Authors disclose no competing interests of any kind.
The German Government sponsored for accommodation of all course participants, flights, food, accommodation and sustenance of the facilitator faculty and the Learning Develop Design Workshop in Accra, Ghana.
JQ, JW, TU and MB provided the first four drafts. MR, PT, TA, MB, AM, SG and CH provided vital analysis and final draft of the “Highlighted Core Course Content” section. All authors approved of the final manuscript.
The authors wish to thank the KAIPTC for the opportunity to participate in this pilot course. We also wish to thank the German Government for its financial, managerial and organizational support provided by Col. Michael Reinwald. Lastly, we wish to thank all those who respond to disaster and run into a complex emergency while most are trying to escape out of it. To the anonymous responders, we thank you all for your service.

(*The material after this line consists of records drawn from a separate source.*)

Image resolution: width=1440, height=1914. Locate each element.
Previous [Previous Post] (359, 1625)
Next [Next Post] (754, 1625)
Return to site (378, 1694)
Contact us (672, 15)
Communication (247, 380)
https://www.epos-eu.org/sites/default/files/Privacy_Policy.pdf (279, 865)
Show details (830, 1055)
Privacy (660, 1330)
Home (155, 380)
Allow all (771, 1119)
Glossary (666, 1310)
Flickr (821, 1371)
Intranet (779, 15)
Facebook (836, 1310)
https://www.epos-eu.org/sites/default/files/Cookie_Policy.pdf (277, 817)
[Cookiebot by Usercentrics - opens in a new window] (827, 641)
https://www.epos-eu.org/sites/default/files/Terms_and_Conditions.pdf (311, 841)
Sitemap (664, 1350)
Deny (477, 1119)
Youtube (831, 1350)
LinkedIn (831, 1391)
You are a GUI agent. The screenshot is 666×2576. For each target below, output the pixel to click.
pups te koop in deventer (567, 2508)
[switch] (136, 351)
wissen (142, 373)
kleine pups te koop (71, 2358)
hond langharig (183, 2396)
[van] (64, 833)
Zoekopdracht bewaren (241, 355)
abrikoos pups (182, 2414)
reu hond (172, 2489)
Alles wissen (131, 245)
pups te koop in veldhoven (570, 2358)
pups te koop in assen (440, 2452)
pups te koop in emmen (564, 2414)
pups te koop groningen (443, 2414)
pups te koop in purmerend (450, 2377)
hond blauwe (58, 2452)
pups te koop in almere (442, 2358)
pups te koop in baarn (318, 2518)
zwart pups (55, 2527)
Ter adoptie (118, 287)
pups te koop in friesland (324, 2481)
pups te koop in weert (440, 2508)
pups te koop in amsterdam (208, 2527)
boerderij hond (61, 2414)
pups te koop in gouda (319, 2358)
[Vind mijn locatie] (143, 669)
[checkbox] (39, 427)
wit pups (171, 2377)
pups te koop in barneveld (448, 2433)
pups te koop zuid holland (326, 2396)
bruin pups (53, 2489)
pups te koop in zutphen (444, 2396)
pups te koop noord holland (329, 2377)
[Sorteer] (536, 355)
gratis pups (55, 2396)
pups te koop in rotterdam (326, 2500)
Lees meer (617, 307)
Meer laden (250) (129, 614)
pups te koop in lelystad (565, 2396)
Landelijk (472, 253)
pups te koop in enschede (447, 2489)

John Quinn is lead researcher at the Prague Center for Global Health (www.pcgh.lf1.cuni.cz), Staff Emergency Medicine Registrar in London and Medical Director and consultant to Tangiers International. He works in conflict, disaster and emergency medicine. He holds his Masters in Public Health (MPH), PhD in Hygiene and Epidemiology and is both a paramedic and emergency medical doctor with over 20 years’ experience globally. His research efforts are found here: Researchgate: https://www.researchgate.net/profile/John_Quinn_V; LinkedIn: https://www.linkedin.com/in/johnmquinnv and ORCID ID: orcid.org/0000-0001-6877-8298.
Dr. Quinn has performed emergency medical assessments in Ukraine, Israel and Palestine, Iraq, Kurdistan and Timor-Leste. He has established and operated remote medicine clinics in conflict zones and for remote communities and has consulted for NATO and NATO partner nations in the health and medical stability operations sectors. He worked as an emergency physician at a Level One Trauma Center in Ireland and has worked in Ukraine providing emergency medical consulting and training in Tactical Combat Casualty Care (TCCC) and Damage Control Resuscitation (DCR). Presently, Dr. Quinn completes clinical time in the UK in emergency medicine and conducts global health research related to conflict and disaster. He is based in Prague with his family.
Professor Bricknell took up his appointment as Professor in Conflict, Health and Military Medicine at King’s College London in April 2019. Prior to his he served 34 years in the UK Defence Medical Services, culminating his service as the Surgeon General of the UK Armed Forces. He undertook operational tours in Afghanistan, Iraq, and the Balkans with multiple additional overseas assignments. In 2010 and 2006, he held senior Medical Adviser appointments in the NATO ISAF mission. He commanded 22 Field Hospital in 1999-2002. He has trained as a general practitioner and is an accredited specialist in both Public Health and Occupational Medicine. He holds two doctorates and 3 master’s degrees. He has published over 100 academic papers across military medical subjects. He is especially interested in how organizations learn, care pathways in military healthcare, and the political economy of health in conflict. He was awarded the Companion of the Order of Bath, the Order of St John and the US Bronze Star during his military service.
Dr. James M Wilson is a board-certified, practicing pediatrician who specializes in operational health security intelligence, with a focus on the anticipation, detection, and warning of infectious disease crises. Dr. Wilson was the first operations chief of the Department of Homeland Security’s National Biosurveillance Integration Center. Dr. Wilson led the private intelligence teams that provided tracking of H5N1 avian influenza as it spread from Asia to Europe and Africa, detection of vaccine drifted H3N2 influenza in 2007, warning of the 2009 H1N1 influenza pandemic, and discovery of the United Nations as the source of the 2010 cholera disaster in Haiti. Dr. Wilson is a strong advocate for effective and accountable global health security intelligence and the need for credible and balanced threat assessments.
Timo Ulrichs is professor for global health at Akkon University for Human Sciences (www.akkon-hochschule.de). He studied medicine and specialized in medical microbiology and infection epidemiology and holds another doctoral degree in public health. His research interests are infection control, health care system strengthening, global health security and the nexus between humanitarian aid, development aid and peacekeeping. He works as a trainer for SPHERE standards and interventions and runs several collaborative projects in health and biomedical research with partners in Eastern Europe, Southern Caucasus and Africa. For these research activities, he founded the Institute for Research in International Assistance at Akkon University.